Il s’agit d’une gigantesque fuite mettant en exergue l’étendue d’une vaste opération d’évasion fiscale permettant à de grandes fortunes de se soustraire à leurs obligations fiscales en passant par un paradis fiscal moins connu que d’autres :Ras-Al-Khaïmah,le plus petit des sept émirats constituant les Émirats Arabes Unis. De nombreux hommes d’affaires et personnalités de premier plan sont impliqués dans cette affaire dont le volet belge a été révélé à partir de mai 2019 par le journaliste indépendant Frédéric Loore. Depuis lors, la pression médiatique s’exerce en priorité sur ces personnalités qui se sont évadées, occultant le rôle primordial qu’avaient pu jouer deux avocats (Afschrift et Jansen) et un expert-comptable (Ollieuz). L’Etat Belge ne s’est pas encore constitué partie civile, le Ministre des Finances ayant cependant annoncé qu’il comptait le faire.

Pourquoi porter plainte ?

Porter plainte déontologique auprès de l’ordre professionnel des avocats à l’encontre  de ceux d’entre eux qui organisent l’évasion fiscale permet de remettre en cause leur légitimité à exercer leur profession. Elle permet également de mettre en débat de manière singulière cette question trop souvent éludée de l’évasion fiscale sous prétexte de sa complexité, et de forcer, in fine, le monde politique à agir réellement. La pression sera d’autant plus forte que d’autres associations et citoyens rejoindront cette démarche.

Des résultats encourageants !

En janvier 2020, non seulement les plaintes d’ATTAC ont été jugées recevables, mais celle d’un citoyen scandalisé et déposée en son nom propre, l’a été également, son intérêt légitime à porter plainte ayant été ainsi reconnu. La recevabilité de ces plaintes s’est accompagnée de la décision du Bâtonnier d’ouvrir une enquête disciplinaire avec nomination d’un avocat enquêteur. L’affaire a eu un certain écho dans de nombreux médias belges qui ont rendu compte de l’action d’ATTAC, notamment ​La Libre et la ​RTBF​.

Comment porter plainte ?

Avant de rentrer dans les explications pratiques, rappelons encore une fois qu’il s’agit bien d’une plainte déontologique, ce qui signifie que les sanctions encourues sont d’ordre disciplinaire exclusivement (suspensions d’activité, sanctions financières payées à l’Ordre aux dépens des membres condamnés) auxquelles il sera possible de donner publicité.

Pour porter plainte, la​ procédure à suivre est en réalité très simple​ :le contenu de la plainte établi, il suffit d’envoyer une lettre datée et signée en recommandé avec accusé de réception. Il n’y a pas de frais d’avocat à exposer, ni au départ, ni durant la procédure.
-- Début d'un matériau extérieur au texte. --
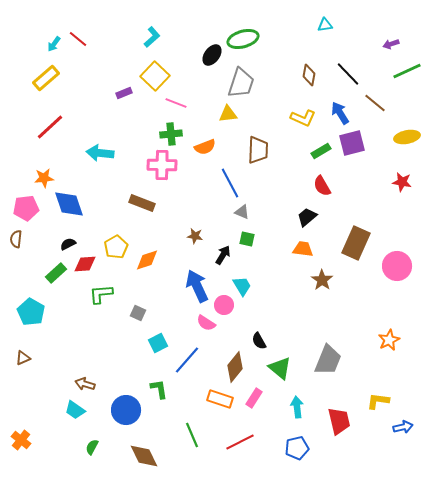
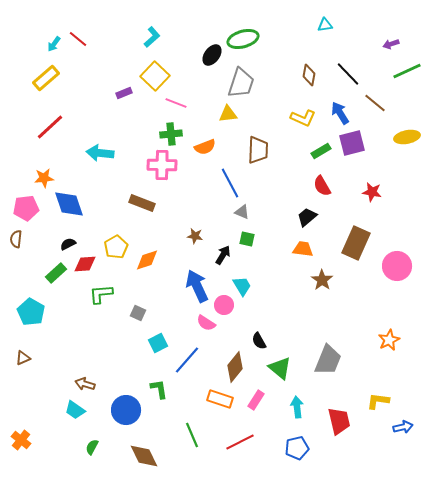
red star at (402, 182): moved 30 px left, 10 px down
pink rectangle at (254, 398): moved 2 px right, 2 px down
En revanche, il existe un délai de prescription d’un an à compter de la date à laquelle l’article de presse a été connu par le Bâtonnier de l’Ordre des avocats, ce qui conduit au 15 octobre 2020 comme date de prescription. C’est pourquoi la plainte doit être déposée avant et même bien avant pour ne pas diluer l’effet de masse recherché.
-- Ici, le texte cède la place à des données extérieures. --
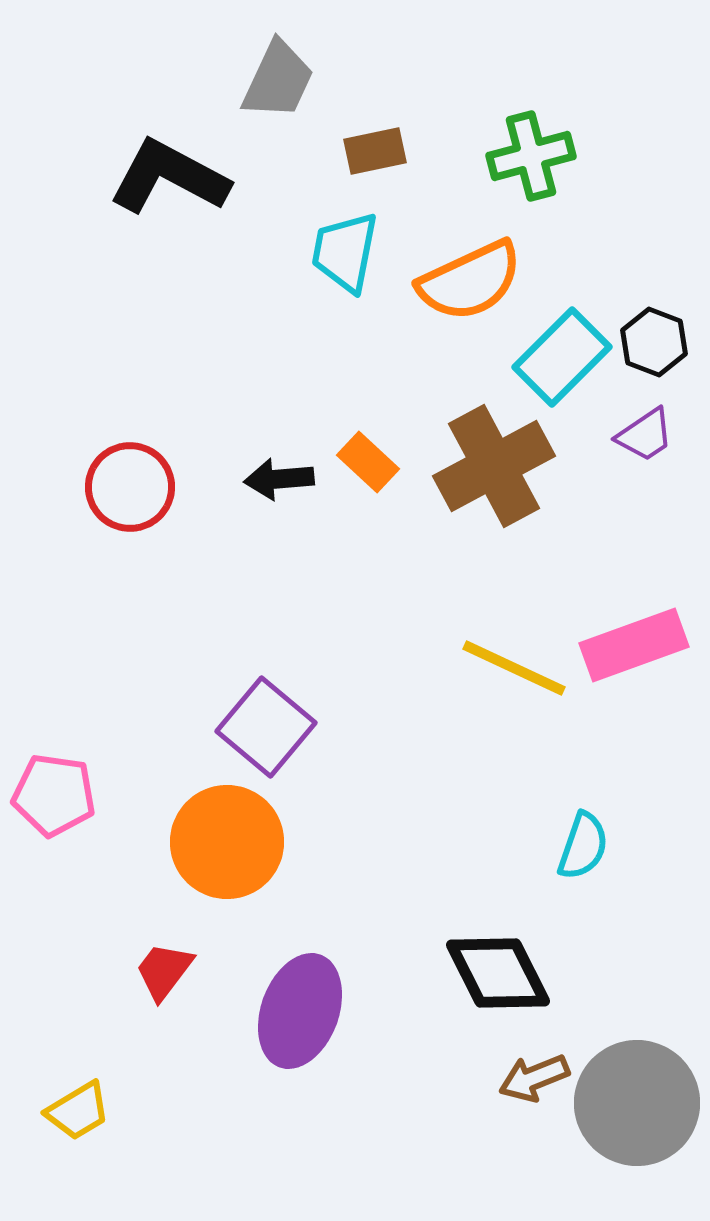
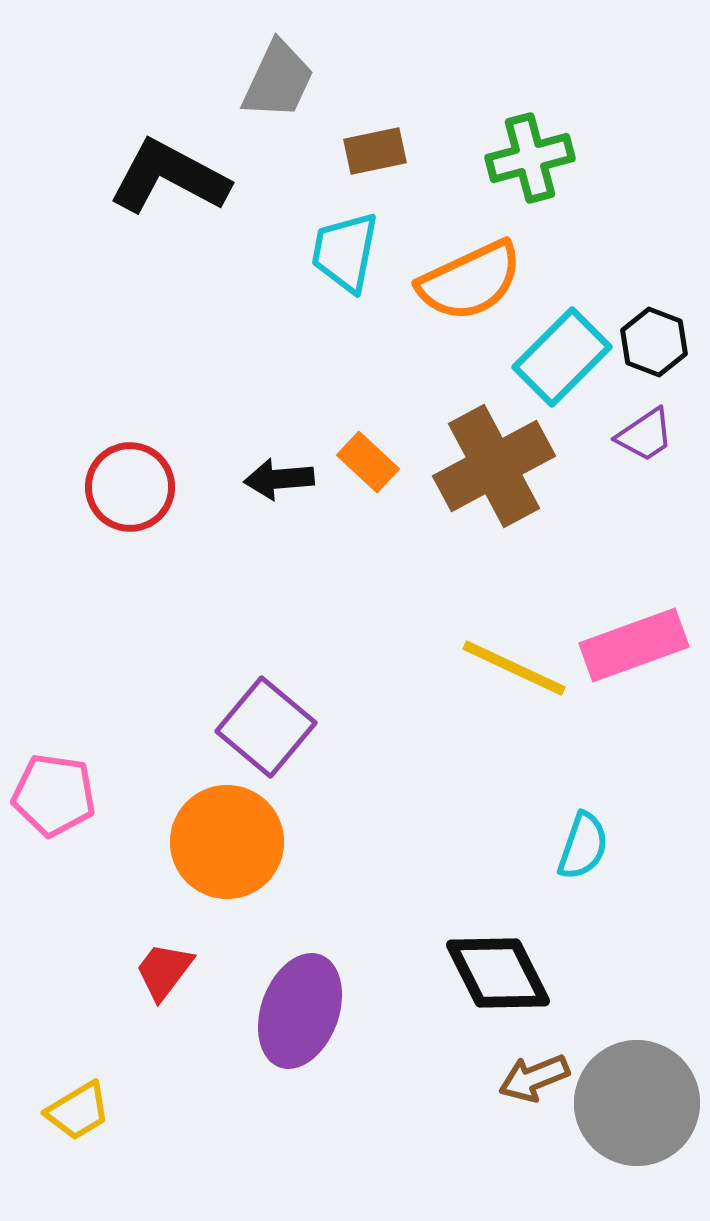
green cross: moved 1 px left, 2 px down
Au niveau du contenu, une copie de la plainte pour les associations est disponible ici (modèles plainte Afschrift​, plainte Jansen​) et pour les personnes physiques, l’argumentaire déjà utilisé peut l’être à nouveau (modèles ​plainte Afschrift​,plainte Jansen, plainte Ollieuz). Pour les associations, une copie des statuts doit être jointe tandis que pour les citoyens, c’est une copie de la carte d’identité qui est attendue pour que la plainte ne soit pas rejetée pour des raisons formelles.